**WHAT IS EXPECTED:** Leaving out the images, please reproduce each line below exactly.

------

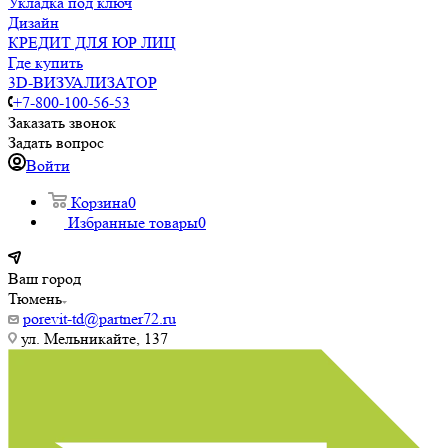
Укладка под ключ
Дизайн
КРЕДИТ ДЛЯ ЮР ЛИЦ
Где купить
3D-ВИЗУАЛИЗАТОР
+7-800-100-56-53
Заказать звонок
Задать вопрос
Войти
Корзина
0
Избранные товары
0
Ваш город
Тюмень
porevit-td@partner72.ru
ул. Мельникайте, 137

------

**ANSWER SPACE:**
Укладка под ключ
Дизайн
КРЕДИТ ДЛЯ ЮР ЛИЦ
Где купить
3D-ВИЗУАЛИЗАТОР
+7-800-100-56-53
Заказать звонок
Задать вопрос
Войти
Корзина
0
Избранные товары
0
Ваш город
Тюмень
porevit-td@partner72.ru
ул. Мельникайте, 137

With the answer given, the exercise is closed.